Harvard’s statement “reinforces the troubling entitlement mindset that is endemic in our nation’s most prestigious universities and colleges – that federal investment does not come with the responsibility to uphold civil rights laws,” the task force wrote on Monday.
The Trump administration last month said it was scrutinizing as much as $9 billion in federal grants and contracts to Harvard as part of its efforts to combat antisemitism on US campuses. The school had emerged as a top target for the White House as the government sought changes at the nation’s top colleges, which were roiled by pro-Palestinian student protests after the October 7, 2023, attack by Hamas on Israel and the Jewish state’s retaliatory response in Gaza.
Harvard had previously signaled it would work to combat antisemitism on campus, and has taken steps to tighten disciplinary procedures and remove some faculty, but Garber made clear that the new demands were unacceptable.Garber posted on the school’s website that the administration demanded expanded terms late Friday that went beyond prior requests in exchange for maintaining federal funding. These included reforming its governance, ending diversity, equity and inclusion programs, changes to its admissions and hiring and curbing the “power” of certain students, faculty and administrators because of their ideological views.
“It makes clear that the intention is not to work with us to address antisemitism in a cooperative and constructive manner,” Garber wrote. “Although some of the demands outlined by the government are aimed at combating antisemitism, the majority represent direct governmental regulation of the ‘intellectual conditions’ at Harvard.”

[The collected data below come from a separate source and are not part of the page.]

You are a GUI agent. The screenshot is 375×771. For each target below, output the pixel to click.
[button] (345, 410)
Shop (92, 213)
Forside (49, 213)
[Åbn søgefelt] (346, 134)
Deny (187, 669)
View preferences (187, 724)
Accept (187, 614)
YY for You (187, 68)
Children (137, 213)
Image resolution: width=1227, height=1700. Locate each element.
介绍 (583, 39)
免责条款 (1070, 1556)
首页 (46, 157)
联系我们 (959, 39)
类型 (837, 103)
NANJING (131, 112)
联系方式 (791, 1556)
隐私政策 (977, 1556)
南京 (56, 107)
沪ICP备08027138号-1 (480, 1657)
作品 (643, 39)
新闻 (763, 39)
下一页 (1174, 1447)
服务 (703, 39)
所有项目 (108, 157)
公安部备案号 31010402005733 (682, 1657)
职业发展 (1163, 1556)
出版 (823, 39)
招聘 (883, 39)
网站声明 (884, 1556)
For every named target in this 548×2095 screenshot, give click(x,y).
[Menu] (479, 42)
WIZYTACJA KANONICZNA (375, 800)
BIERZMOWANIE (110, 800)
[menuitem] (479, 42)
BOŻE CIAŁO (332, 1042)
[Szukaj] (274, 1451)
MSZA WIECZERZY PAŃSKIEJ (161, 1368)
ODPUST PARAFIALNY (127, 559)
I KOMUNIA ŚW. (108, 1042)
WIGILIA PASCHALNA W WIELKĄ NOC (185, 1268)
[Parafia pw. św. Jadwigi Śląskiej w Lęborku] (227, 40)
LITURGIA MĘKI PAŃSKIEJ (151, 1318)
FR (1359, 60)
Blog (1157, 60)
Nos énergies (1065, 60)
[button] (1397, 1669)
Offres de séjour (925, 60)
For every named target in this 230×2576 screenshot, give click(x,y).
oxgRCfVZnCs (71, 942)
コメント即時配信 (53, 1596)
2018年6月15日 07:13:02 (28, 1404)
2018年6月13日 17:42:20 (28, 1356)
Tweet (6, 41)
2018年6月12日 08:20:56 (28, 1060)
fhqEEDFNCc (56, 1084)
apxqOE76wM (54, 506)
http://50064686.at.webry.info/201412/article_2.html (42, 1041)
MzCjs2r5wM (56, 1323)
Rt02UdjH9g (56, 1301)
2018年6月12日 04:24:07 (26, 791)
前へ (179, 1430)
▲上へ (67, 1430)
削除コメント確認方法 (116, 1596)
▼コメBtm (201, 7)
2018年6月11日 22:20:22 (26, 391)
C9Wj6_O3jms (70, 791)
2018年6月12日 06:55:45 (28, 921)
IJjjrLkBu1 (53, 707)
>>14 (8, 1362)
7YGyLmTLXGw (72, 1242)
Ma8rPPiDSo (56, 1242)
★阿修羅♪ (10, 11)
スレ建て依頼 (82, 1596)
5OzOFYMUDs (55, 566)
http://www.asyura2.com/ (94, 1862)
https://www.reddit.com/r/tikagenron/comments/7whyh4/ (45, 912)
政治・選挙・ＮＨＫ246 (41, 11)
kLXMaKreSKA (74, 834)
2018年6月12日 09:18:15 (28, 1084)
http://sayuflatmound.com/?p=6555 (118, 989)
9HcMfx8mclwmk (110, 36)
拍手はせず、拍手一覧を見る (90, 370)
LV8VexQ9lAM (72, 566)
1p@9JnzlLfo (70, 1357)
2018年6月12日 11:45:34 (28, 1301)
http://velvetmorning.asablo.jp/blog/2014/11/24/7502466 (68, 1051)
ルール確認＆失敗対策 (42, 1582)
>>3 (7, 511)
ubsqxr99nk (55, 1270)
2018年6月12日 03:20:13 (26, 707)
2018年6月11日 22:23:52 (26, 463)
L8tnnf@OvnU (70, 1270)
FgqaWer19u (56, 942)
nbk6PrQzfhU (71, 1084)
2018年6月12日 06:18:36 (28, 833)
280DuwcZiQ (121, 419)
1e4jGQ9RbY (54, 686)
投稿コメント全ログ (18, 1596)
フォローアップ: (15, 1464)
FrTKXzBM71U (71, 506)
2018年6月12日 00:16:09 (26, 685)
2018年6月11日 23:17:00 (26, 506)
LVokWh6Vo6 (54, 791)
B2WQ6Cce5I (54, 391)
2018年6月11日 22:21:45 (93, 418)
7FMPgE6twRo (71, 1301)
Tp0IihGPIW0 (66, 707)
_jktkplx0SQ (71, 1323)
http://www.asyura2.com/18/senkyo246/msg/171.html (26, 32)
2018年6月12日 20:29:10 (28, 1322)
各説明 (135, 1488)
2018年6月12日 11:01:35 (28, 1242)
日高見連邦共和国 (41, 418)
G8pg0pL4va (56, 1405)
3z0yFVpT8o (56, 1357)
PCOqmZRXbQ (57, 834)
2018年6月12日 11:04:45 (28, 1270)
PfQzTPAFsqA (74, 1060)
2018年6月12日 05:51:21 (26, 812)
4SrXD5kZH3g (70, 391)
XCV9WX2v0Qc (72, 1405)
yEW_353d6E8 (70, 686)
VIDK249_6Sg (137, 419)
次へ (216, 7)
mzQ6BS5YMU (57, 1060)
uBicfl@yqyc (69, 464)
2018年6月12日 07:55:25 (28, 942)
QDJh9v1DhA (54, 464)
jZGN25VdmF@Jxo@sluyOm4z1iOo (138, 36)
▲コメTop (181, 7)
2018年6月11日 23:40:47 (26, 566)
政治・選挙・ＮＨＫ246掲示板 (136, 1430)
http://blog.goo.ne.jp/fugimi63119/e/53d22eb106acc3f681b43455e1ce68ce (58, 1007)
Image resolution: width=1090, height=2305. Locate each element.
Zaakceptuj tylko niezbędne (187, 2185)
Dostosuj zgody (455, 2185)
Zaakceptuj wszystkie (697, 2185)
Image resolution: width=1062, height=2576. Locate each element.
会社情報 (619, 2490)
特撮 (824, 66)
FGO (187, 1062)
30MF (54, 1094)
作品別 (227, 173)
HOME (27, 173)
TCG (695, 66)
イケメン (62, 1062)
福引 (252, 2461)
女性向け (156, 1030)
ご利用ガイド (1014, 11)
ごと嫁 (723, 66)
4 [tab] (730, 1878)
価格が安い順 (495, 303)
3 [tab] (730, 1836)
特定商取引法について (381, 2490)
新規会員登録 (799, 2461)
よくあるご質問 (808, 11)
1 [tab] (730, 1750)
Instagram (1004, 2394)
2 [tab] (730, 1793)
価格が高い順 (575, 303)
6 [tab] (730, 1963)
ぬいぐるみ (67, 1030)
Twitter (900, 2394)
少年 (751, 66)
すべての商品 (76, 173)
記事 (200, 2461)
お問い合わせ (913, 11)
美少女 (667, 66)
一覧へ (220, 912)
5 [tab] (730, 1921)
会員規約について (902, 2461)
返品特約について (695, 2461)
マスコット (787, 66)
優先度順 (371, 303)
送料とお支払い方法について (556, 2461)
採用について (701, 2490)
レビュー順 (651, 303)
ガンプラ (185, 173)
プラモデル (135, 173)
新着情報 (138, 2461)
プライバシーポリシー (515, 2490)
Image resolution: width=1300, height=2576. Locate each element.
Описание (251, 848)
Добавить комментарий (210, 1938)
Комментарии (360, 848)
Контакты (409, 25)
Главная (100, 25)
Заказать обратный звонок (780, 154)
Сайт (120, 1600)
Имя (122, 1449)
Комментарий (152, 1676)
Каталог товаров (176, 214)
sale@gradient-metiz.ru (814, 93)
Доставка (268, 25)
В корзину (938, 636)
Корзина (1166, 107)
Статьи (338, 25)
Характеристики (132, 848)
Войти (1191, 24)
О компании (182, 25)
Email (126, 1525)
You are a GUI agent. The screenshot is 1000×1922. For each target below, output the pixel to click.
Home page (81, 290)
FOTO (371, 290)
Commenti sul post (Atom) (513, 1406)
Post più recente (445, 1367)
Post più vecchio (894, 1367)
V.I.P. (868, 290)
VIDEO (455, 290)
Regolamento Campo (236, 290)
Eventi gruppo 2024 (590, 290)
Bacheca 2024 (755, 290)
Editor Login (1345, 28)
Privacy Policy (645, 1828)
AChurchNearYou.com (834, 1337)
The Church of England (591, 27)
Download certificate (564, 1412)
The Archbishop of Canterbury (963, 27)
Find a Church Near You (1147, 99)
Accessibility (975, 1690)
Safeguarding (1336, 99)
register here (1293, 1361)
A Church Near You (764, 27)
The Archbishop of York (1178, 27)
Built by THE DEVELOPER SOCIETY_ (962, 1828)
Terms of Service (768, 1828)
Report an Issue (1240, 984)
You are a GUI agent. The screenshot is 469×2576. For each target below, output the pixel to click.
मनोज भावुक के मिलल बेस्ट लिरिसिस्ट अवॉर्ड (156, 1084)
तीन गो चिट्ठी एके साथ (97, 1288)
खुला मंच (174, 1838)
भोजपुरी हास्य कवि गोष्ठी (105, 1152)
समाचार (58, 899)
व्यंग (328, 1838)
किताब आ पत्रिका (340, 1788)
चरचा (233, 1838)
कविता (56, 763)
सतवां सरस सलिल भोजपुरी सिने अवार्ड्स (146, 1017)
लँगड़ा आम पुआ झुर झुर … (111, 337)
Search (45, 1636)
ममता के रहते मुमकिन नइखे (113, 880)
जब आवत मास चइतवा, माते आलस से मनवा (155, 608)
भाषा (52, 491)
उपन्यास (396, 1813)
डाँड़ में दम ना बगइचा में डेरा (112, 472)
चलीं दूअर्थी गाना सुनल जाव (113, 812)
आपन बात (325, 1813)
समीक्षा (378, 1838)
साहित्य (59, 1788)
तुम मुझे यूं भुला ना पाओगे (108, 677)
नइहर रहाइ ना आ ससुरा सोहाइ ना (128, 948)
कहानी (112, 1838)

The Trump Administration in February created the multi-agency task force to “root out antisemitism” and announced it would visit 10 college campuses that experienced incidents of antisemitism, including Harvard and Columbia.
The demands on Harvard were more severe than those at Columbia University. After the Trump administration said it was freezing $400 million in federal funding for Columbia, the school agreed agreed to ban masks, expand campus police powers and appoint a senior vice provost to oversee the Middle East, South Asian and African Studies department.
“Neither Harvard nor any other private university can allow itself to be taken over by the federal government,” the school’s lawyers — Quinn Emanuel Urquhart & Sullivan and King & Spalding — wrote in a letter Monday to US agencies including the Department of Education.